While other singers are busy playing fame games to court fans, Robyn is taking over the world the old fashioned way -- with her music. The singer sat with Out magazine for an up-close interview.
On being mistaken for a lesbian and her affinity with LGBT people:
“I get mistaken for a lesbian all the time—but I guess I do have the most lesbian haircut of any of the girls in my field,” she laughs, referring to her signature blonde bowl cut. “And when I was growing up and I introduced myself to people I’d say, ‘Hi, my name is Robyn and I’m a girl,’ because in Sweden, Robyn is a boy’s name and I had such short hair. My handicrafts teacher thought I was a boy for three years. I tried to tell her I was a girl, but she’d just say, ‘My little boy wanted to be a girl when he was a kid, too.’ Finally my mom had to write her a note that said, ‘Please don’t assume that Robyn is a boy anymore because she’s a girl.’ Having that experience where I was confronted by people’s reactions to what I looked like or what I was supposed to look like made me identify with queerness.
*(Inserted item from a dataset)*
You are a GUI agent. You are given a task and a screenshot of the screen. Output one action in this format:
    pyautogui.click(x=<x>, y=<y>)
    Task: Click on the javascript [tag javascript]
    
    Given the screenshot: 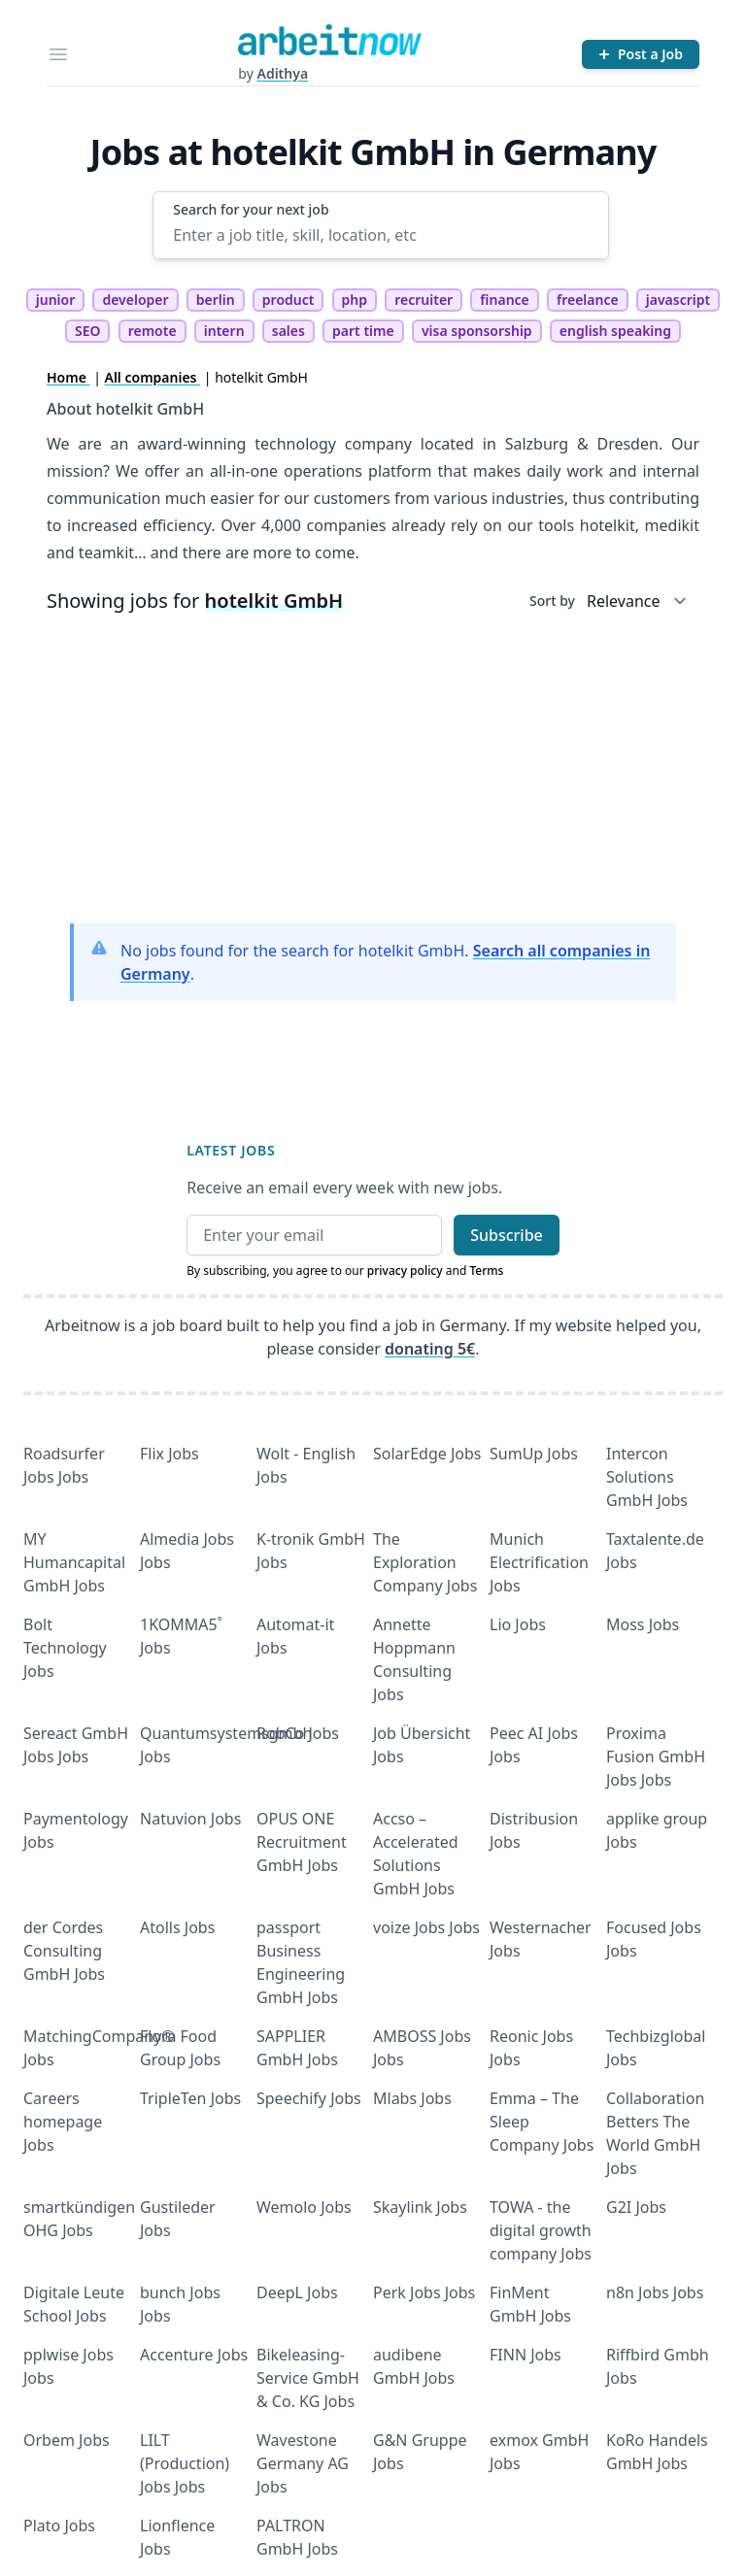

It still happens to me all the time, and a lot of the time it happens to me in America because even though what I consider butch is still very feminine in Europe, here you can shock people very easily just by looking a little queer.”
On her hit "Dancing On My Own" being considered a gay anthem:
Unlike some straight artists whose jockeying to be the voice of the gay community has left many feeling patronized and pandered to, Robyn doesn’t presume to speak for anyone but herself. “I have never thought of ‘Dancing on My Own’ as a gay anthem, but hearing it put that way doesn’t surprise me,” she says. “Gay culture has always had to embody outsidership. I think we’re all just scared to be lonely. We all want to be loved and we all want to be seen. When you’re different on a very basic level, that feeling is going to be with you more often than someone who doesn’t have to face what being an outsider is really like. I think it’s a song about being on the outside—very physically—and if it feels like a gay anthem then I take that as a super compliment.”